Extracted page text data:
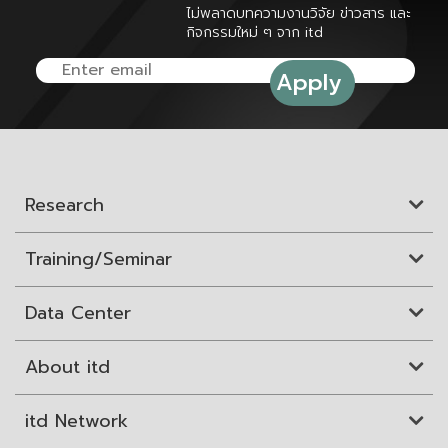
ไม่พลาดบทความงานวิจัย ข่าวสาร และ
กิจกรรมใหม่ ๆ จาก itd
Research
Training/Seminar
Data Center
About itd
itd Network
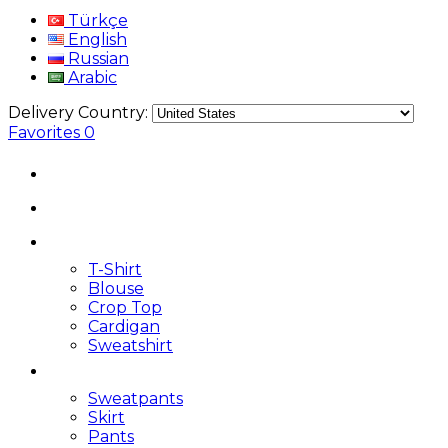
Türkçe
English
Russian
Arabic
Delivery Country:
Favorites
0
T-Shirt
Blouse
Crop Top
Cardigan
Sweatshirt
Sweatpants
Skirt
Pants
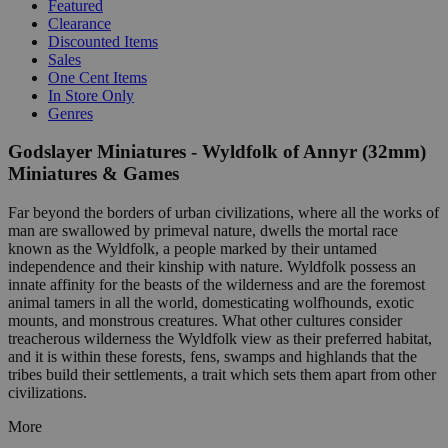
Featured
Clearance
Discounted Items
Sales
One Cent Items
In Store Only
Genres
Godslayer Miniatures - Wyldfolk of Annyr (32mm)
Miniatures & Games
Far beyond the borders of urban civilizations, where all the works of
man are swallowed by primeval nature, dwells the mortal race
known as the Wyldfolk, a people marked by their untamed
independence and their kinship with nature. Wyldfolk possess an
innate affinity for the beasts of the wilderness and are the foremost
animal tamers in all the world, domesticating wolfhounds, exotic
mounts, and monstrous creatures. What other cultures consider
treacherous wilderness the Wyldfolk view as their preferred habitat,
and it is within these forests, fens, swamps and highlands that the
tribes build their settlements, a trait which sets them apart from other
civilizations.
More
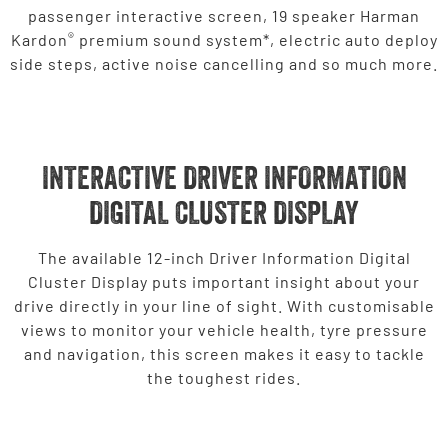
passenger interactive screen, 19 speaker Harman
®
Kardon
premium sound system*, electric auto deploy
side steps, active noise cancelling and so much more.
INTERACTIVE DRIVER INFORMATION
DIGITAL CLUSTER DISPLAY
The available 12-inch Driver Information Digital
Cluster Display puts important insight about your
drive directly in your line of sight. With customisable
views to monitor your vehicle health, tyre pressure
and navigation, this screen makes it easy to tackle
the toughest rides.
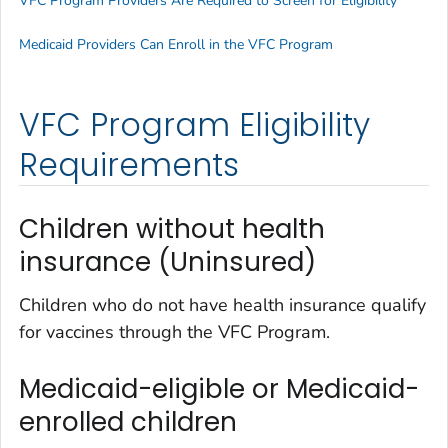
VFC Program Providers Are Required to Screen for Eligibility
Medicaid Providers Can Enroll in the VFC Program
VFC Program Eligibility
Requirements
Children without health
insurance (Uninsured)
Children who do not have health insurance qualify
for vaccines through the VFC Program.
Medicaid-eligible or Medicaid-
enrolled children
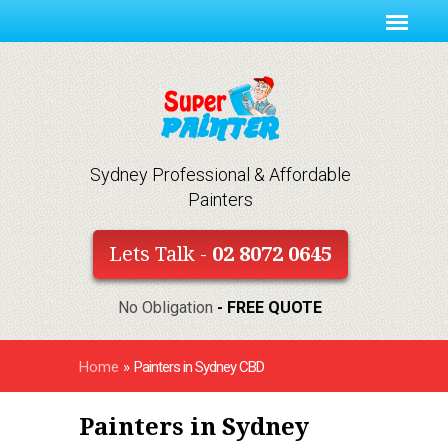
Sydney Professional & Affordable
Painters
Lets Talk -
02 8072 0645
No Obligation
- FREE QUOTE
Home
»
Painters in Sydney CBD
Painters in Sydney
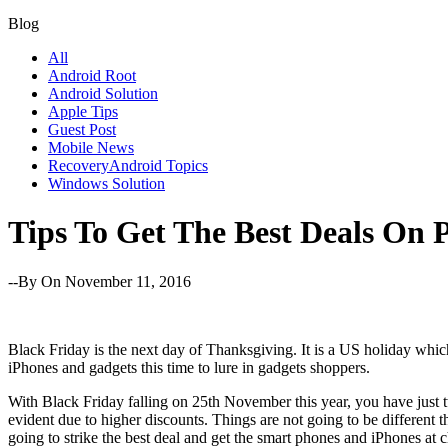
Blog
All
Android Root
Android Solution
Apple Tips
Guest Post
Mobile News
RecoveryAndroid Topics
Windows Solution
Tips To Get The Best Deals On 
--By
On November 11, 2016
Black Friday is the next day of Thanksgiving. It is a US holiday whic
iPhones and gadgets this time to lure in gadgets shoppers.
With Black Friday falling on 25th November this year, you have just t
evident due to higher discounts. Things are not going to be different t
going to strike the best deal and get the smart phones and iPhones at c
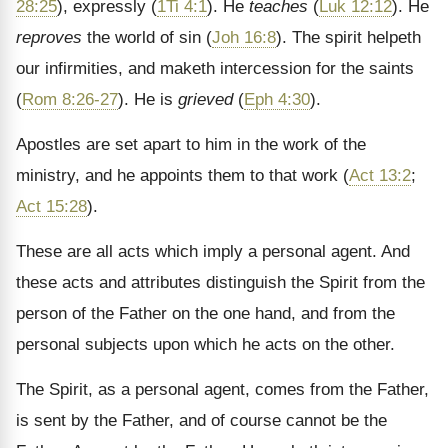
28:25
), expressly (
1Ti 4:1
). He
teaches
(
Luk 12:12
). He
reproves
the world of sin (
Joh 16:8
). The spirit helpeth
our infirmities, and maketh intercession for the saints
(
Rom 8:26-27
). He is
grieved
(
Eph 4:30
).
Apostles are set apart to him in the work of the
ministry, and he appoints them to that work (
Act 13:2
;
Act 15:28
).
These are all acts which imply a personal agent. And
these acts and attributes distinguish the Spirit from the
person of the Father on the one hand, and from the
personal subjects upon which he acts on the other.
The Spirit, as a personal agent, comes from the Father,
is sent by the Father, and of course cannot be the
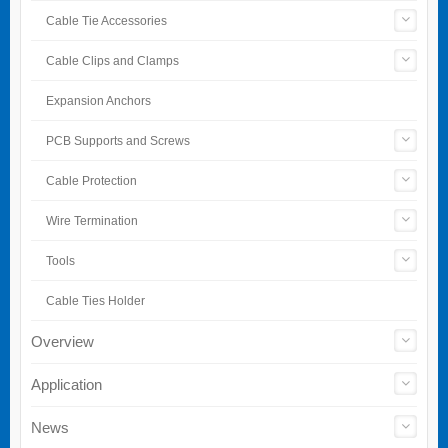
Cable Tie Accessories
Cable Clips and Clamps
Expansion Anchors
PCB Supports and Screws
Cable Protection
Wire Termination
Tools
Cable Ties Holder
Overview
Application
News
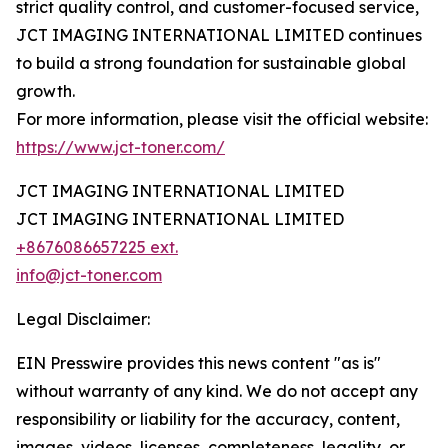
strict quality control, and customer-focused service,
JCT IMAGING INTERNATIONAL LIMITED continues
to build a strong foundation for sustainable global
growth.
For more information, please visit the official website:
https://www.jct-toner.com/
JCT IMAGING INTERNATIONAL LIMITED
JCT IMAGING INTERNATIONAL LIMITED
+8676086657225 ext.
info@jct-toner.com
Legal Disclaimer:
EIN Presswire provides this news content "as is"
without warranty of any kind. We do not accept any
responsibility or liability for the accuracy, content,
images, videos, licenses, completeness, legality, or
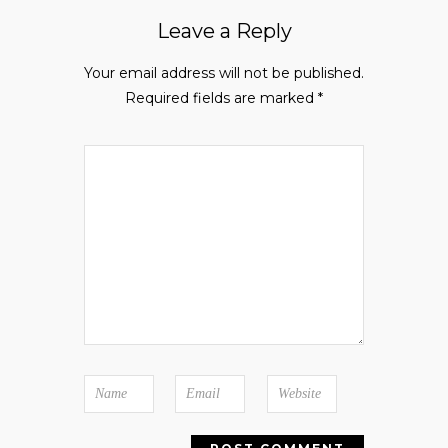
Leave a Reply
Your email address will not be published.
Required fields are marked
*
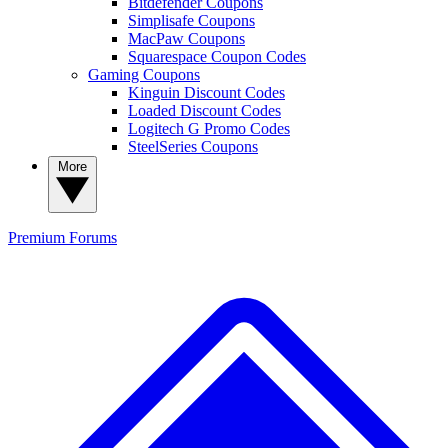
Bitdefender Coupons
Simplisafe Coupons
MacPaw Coupons
Squarespace Coupon Codes
Gaming Coupons
Kinguin Discount Codes
Loaded Discount Codes
Logitech G Promo Codes
SteelSeries Coupons
More
Premium
Forums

_What to produce:_
Whatever lies between the first line of the data and the line holding "animal tamers in", inclusive, should be repeated exactly, apart from the pictures.

_Exercise response:_
ไม่พลาดบทความงานวิจัย ข่าวสาร และ
กิจกรรมใหม่ ๆ จาก itd
Research
Training/Seminar
Data Center
About itd
itd Network
Türkçe
English
Russian
Arabic
Delivery Country:
Favorites
0
T-Shirt
Blouse
Crop Top
Cardigan
Sweatshirt
Sweatpants
Skirt
Pants
Featured
Clearance
Discounted Items
Sales
One Cent Items
In Store Only
Genres
Godslayer Miniatures - Wyldfolk of Annyr (32mm)
Miniatures & Games
Far beyond the borders of urban civilizations, where all the works of
man are swallowed by primeval nature, dwells the mortal race
known as the Wyldfolk, a people marked by their untamed
independence and their kinship with nature. Wyldfolk possess an
innate affinity for the beasts of the wilderness and are the foremost
animal tamers in all the world, domesticating wolfhounds, exotic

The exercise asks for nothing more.